Exercise objective: Return the entries exactly. Images are not part of the copy.

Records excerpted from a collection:
-------------------------
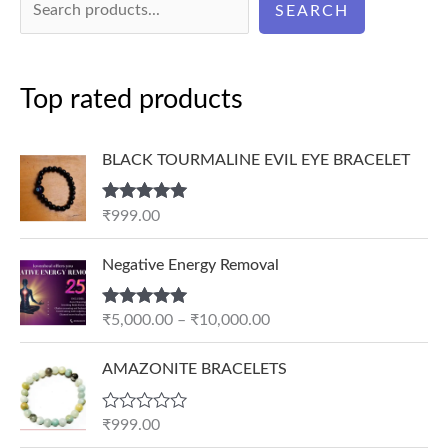
SEARCH
Top rated products
BLACK TOURMALINE EVIL EYE BRACELET
Rated
5.00
₹
999.00
out of 5
P
Negative Energy Removal
r
i
Rated
5.00
₹
5,000.00
–
₹
10,000.00
c
out of 5
e
AMAZONITE BRACELETS
r
a
n
R
₹
999.00
a
g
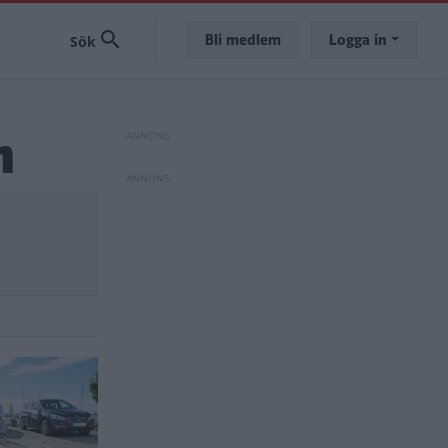
Bli medlem
Logga in
n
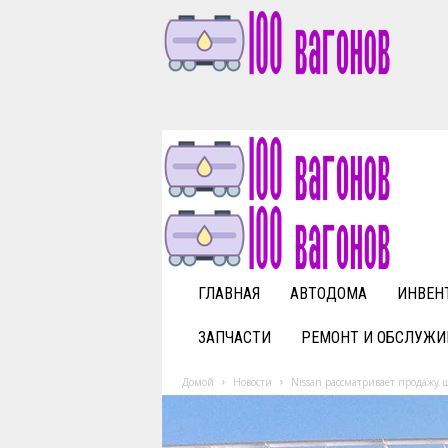
1
0
0
v
a
g
o
n
o
v
ГЛАВНАЯ
АВТОДОМА
ИНВЕН
.
r
ЗАПЧАСТИ
РЕМОНТ И ОБСЛУЖИ
u
Домой
Новости
Nissan рассматривает продажу 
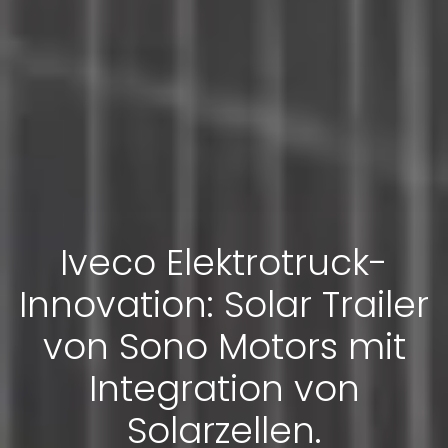
Iveco Elektrotruck-
Innovation: Solar Trailer
von Sono Motors mit
Integration von
Solarzellen.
-------------------------
Response for this exercise:
SEARCH
Top rated products
BLACK TOURMALINE EVIL EYE BRACELET
Rated
5.00
₹
999.00
out of 5
P
Negative Energy Removal
r
i
Rated
5.00
₹
5,000.00
–
₹
10,000.00
c
out of 5
e
AMAZONITE BRACELETS
r
a
n
R
₹
999.00
a
g
Bli medlem
Logga in
n
1
0
0
v
a
g
o
n
o
v
ГЛАВНАЯ
АВТОДОМА
ИНВЕН
.
r
ЗАПЧАСТИ
РЕМОНТ И ОБСЛУЖИ
u
Домой
Новости
Nissan рассматривает продажу 
Iveco Elektrotruck-
Innovation: Solar Trailer
von Sono Motors mit
Integration von
Solarzellen.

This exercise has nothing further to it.